Dataset items:
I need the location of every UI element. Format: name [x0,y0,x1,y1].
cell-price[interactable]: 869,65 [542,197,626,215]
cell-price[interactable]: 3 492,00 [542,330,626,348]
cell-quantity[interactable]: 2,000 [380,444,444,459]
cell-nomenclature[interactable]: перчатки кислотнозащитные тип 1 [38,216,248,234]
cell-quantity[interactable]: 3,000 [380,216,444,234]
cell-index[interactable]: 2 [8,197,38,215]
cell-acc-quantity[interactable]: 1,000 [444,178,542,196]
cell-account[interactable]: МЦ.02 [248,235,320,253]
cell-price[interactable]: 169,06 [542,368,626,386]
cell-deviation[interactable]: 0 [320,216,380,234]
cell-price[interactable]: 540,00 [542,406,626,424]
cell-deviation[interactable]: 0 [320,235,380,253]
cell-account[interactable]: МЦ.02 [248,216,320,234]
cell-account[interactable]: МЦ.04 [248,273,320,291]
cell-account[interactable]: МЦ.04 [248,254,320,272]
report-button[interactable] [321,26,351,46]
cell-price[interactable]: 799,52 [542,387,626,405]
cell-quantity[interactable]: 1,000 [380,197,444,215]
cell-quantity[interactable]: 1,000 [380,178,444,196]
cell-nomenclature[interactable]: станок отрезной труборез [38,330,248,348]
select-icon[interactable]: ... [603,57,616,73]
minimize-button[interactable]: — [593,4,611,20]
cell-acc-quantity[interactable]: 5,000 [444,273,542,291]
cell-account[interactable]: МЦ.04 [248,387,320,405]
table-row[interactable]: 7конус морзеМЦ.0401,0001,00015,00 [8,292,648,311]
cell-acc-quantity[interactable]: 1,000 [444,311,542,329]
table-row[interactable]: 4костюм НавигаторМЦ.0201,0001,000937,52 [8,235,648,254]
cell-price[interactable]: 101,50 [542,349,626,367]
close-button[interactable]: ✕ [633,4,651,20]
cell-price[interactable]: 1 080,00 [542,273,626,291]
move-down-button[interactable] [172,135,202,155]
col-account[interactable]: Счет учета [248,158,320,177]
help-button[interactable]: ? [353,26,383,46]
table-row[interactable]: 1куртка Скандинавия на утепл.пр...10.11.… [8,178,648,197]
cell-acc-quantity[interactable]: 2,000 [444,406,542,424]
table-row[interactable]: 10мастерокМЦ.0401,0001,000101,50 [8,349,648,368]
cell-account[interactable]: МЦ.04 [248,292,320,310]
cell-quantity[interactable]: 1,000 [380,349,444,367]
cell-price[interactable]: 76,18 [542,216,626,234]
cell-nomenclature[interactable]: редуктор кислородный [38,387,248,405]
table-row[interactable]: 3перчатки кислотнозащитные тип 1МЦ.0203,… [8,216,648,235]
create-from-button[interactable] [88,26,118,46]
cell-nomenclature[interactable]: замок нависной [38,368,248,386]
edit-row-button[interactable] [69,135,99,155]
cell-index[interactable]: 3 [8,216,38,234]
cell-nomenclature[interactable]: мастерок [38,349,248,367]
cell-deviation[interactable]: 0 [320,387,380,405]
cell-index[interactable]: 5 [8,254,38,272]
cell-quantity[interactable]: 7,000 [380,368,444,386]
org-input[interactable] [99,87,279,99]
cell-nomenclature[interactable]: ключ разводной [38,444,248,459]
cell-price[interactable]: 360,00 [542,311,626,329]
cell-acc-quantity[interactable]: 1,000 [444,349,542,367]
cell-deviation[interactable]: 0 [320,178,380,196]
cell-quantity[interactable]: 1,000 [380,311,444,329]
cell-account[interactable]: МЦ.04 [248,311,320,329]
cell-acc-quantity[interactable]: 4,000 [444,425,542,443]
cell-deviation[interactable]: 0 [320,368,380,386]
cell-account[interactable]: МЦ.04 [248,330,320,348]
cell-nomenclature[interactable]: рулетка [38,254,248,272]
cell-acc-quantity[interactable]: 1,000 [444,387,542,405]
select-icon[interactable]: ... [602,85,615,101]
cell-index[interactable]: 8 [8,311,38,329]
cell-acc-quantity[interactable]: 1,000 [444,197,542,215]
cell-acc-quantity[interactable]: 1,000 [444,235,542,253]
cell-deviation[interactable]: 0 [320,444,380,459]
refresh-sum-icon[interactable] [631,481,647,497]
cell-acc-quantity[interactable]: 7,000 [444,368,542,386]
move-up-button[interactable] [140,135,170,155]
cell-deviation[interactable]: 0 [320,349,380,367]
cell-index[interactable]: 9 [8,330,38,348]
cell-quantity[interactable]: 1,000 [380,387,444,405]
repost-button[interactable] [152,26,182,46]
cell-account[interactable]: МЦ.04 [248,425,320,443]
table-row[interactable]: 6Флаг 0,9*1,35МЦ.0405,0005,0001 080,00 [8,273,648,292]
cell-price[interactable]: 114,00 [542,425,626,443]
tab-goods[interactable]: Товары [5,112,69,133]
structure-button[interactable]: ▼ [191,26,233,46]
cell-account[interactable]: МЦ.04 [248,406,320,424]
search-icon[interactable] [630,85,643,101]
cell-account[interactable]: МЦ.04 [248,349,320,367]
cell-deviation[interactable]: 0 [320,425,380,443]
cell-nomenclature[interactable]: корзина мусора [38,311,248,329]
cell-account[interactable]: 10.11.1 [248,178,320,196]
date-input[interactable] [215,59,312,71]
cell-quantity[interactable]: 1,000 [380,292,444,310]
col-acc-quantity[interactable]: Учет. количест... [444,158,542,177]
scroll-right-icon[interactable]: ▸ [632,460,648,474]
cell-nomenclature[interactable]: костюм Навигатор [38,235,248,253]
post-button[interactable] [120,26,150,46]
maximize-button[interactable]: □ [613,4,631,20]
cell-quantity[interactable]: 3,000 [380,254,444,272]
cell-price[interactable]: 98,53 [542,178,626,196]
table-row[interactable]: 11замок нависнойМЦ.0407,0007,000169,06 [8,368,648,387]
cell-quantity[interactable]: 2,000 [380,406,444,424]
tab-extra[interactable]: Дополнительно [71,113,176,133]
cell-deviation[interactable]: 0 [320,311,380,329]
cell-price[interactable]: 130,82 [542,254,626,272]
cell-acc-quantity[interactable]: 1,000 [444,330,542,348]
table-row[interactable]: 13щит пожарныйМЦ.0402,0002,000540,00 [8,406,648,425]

▶ _Aim of the task_
Reproduce, please, every line of the records above without alteration.

▶ _Response to the exercise_
I need the location of every UI element. Format: name [x0,y0,x1,y1].
cell-price[interactable]: 869,65 [542,197,626,215]
cell-price[interactable]: 3 492,00 [542,330,626,348]
cell-quantity[interactable]: 2,000 [380,444,444,459]
cell-nomenclature[interactable]: перчатки кислотнозащитные тип 1 [38,216,248,234]
cell-quantity[interactable]: 3,000 [380,216,444,234]
cell-index[interactable]: 2 [8,197,38,215]
cell-acc-quantity[interactable]: 1,000 [444,178,542,196]
cell-account[interactable]: МЦ.02 [248,235,320,253]
cell-price[interactable]: 169,06 [542,368,626,386]
cell-deviation[interactable]: 0 [320,216,380,234]
cell-price[interactable]: 540,00 [542,406,626,424]
cell-deviation[interactable]: 0 [320,235,380,253]
cell-account[interactable]: МЦ.02 [248,216,320,234]
cell-account[interactable]: МЦ.04 [248,273,320,291]
cell-account[interactable]: МЦ.04 [248,254,320,272]
report-button[interactable] [321,26,351,46]
cell-price[interactable]: 799,52 [542,387,626,405]
cell-quantity[interactable]: 1,000 [380,197,444,215]
cell-quantity[interactable]: 1,000 [380,178,444,196]
cell-nomenclature[interactable]: станок отрезной труборез [38,330,248,348]
select-icon[interactable]: ... [603,57,616,73]
minimize-button[interactable]: — [593,4,611,20]
cell-acc-quantity[interactable]: 5,000 [444,273,542,291]
cell-account[interactable]: МЦ.04 [248,387,320,405]
table-row[interactable]: 7конус морзеМЦ.0401,0001,00015,00 [8,292,648,311]
cell-acc-quantity[interactable]: 1,000 [444,311,542,329]
table-row[interactable]: 4костюм НавигаторМЦ.0201,0001,000937,52 [8,235,648,254]
cell-price[interactable]: 101,50 [542,349,626,367]
close-button[interactable]: ✕ [633,4,651,20]
cell-price[interactable]: 1 080,00 [542,273,626,291]
move-down-button[interactable] [172,135,202,155]
col-account[interactable]: Счет учета [248,158,320,177]
help-button[interactable]: ? [353,26,383,46]
table-row[interactable]: 1куртка Скандинавия на утепл.пр...10.11.… [8,178,648,197]
cell-acc-quantity[interactable]: 2,000 [444,406,542,424]
table-row[interactable]: 10мастерокМЦ.0401,0001,000101,50 [8,349,648,368]
cell-account[interactable]: МЦ.04 [248,292,320,310]
cell-quantity[interactable]: 1,000 [380,349,444,367]
cell-price[interactable]: 76,18 [542,216,626,234]
cell-nomenclature[interactable]: редуктор кислородный [38,387,248,405]
table-row[interactable]: 3перчатки кислотнозащитные тип 1МЦ.0203,… [8,216,648,235]
create-from-button[interactable] [88,26,118,46]
cell-nomenclature[interactable]: замок нависной [38,368,248,386]
edit-row-button[interactable] [69,135,99,155]
cell-index[interactable]: 3 [8,216,38,234]
cell-nomenclature[interactable]: мастерок [38,349,248,367]
cell-deviation[interactable]: 0 [320,387,380,405]
cell-index[interactable]: 5 [8,254,38,272]
cell-quantity[interactable]: 7,000 [380,368,444,386]
org-input[interactable] [99,87,279,99]
cell-nomenclature[interactable]: ключ разводной [38,444,248,459]
cell-price[interactable]: 360,00 [542,311,626,329]
cell-acc-quantity[interactable]: 1,000 [444,349,542,367]
cell-deviation[interactable]: 0 [320,178,380,196]
cell-quantity[interactable]: 1,000 [380,311,444,329]
cell-account[interactable]: МЦ.04 [248,311,320,329]
cell-acc-quantity[interactable]: 4,000 [444,425,542,443]
cell-deviation[interactable]: 0 [320,368,380,386]
cell-account[interactable]: МЦ.04 [248,330,320,348]
cell-nomenclature[interactable]: рулетка [38,254,248,272]
cell-acc-quantity[interactable]: 1,000 [444,387,542,405]
select-icon[interactable]: ... [602,85,615,101]
cell-index[interactable]: 8 [8,311,38,329]
cell-acc-quantity[interactable]: 1,000 [444,197,542,215]
cell-acc-quantity[interactable]: 1,000 [444,235,542,253]
cell-deviation[interactable]: 0 [320,444,380,459]
refresh-sum-icon[interactable] [631,481,647,497]
cell-acc-quantity[interactable]: 7,000 [444,368,542,386]
move-up-button[interactable] [140,135,170,155]
cell-deviation[interactable]: 0 [320,349,380,367]
cell-index[interactable]: 9 [8,330,38,348]
cell-quantity[interactable]: 1,000 [380,387,444,405]
repost-button[interactable] [152,26,182,46]
cell-account[interactable]: МЦ.04 [248,425,320,443]
table-row[interactable]: 6Флаг 0,9*1,35МЦ.0405,0005,0001 080,00 [8,273,648,292]
cell-price[interactable]: 114,00 [542,425,626,443]
tab-goods[interactable]: Товары [5,112,69,133]
structure-button[interactable]: ▼ [191,26,233,46]
cell-account[interactable]: МЦ.04 [248,406,320,424]
search-icon[interactable] [630,85,643,101]
cell-account[interactable]: МЦ.04 [248,349,320,367]
cell-deviation[interactable]: 0 [320,425,380,443]
cell-nomenclature[interactable]: корзина мусора [38,311,248,329]
cell-account[interactable]: 10.11.1 [248,178,320,196]
date-input[interactable] [215,59,312,71]
cell-quantity[interactable]: 1,000 [380,292,444,310]
col-acc-quantity[interactable]: Учет. количест... [444,158,542,177]
scroll-right-icon[interactable]: ▸ [632,460,648,474]
cell-nomenclature[interactable]: костюм Навигатор [38,235,248,253]
post-button[interactable] [120,26,150,46]
maximize-button[interactable]: □ [613,4,631,20]
cell-quantity[interactable]: 3,000 [380,254,444,272]
cell-price[interactable]: 98,53 [542,178,626,196]
table-row[interactable]: 11замок нависнойМЦ.0407,0007,000169,06 [8,368,648,387]
cell-quantity[interactable]: 2,000 [380,406,444,424]
tab-extra[interactable]: Дополнительно [71,113,176,133]
cell-deviation[interactable]: 0 [320,311,380,329]
cell-price[interactable]: 130,82 [542,254,626,272]
cell-acc-quantity[interactable]: 1,000 [444,330,542,348]
table-row[interactable]: 13щит пожарныйМЦ.0402,0002,000540,00 [8,406,648,425]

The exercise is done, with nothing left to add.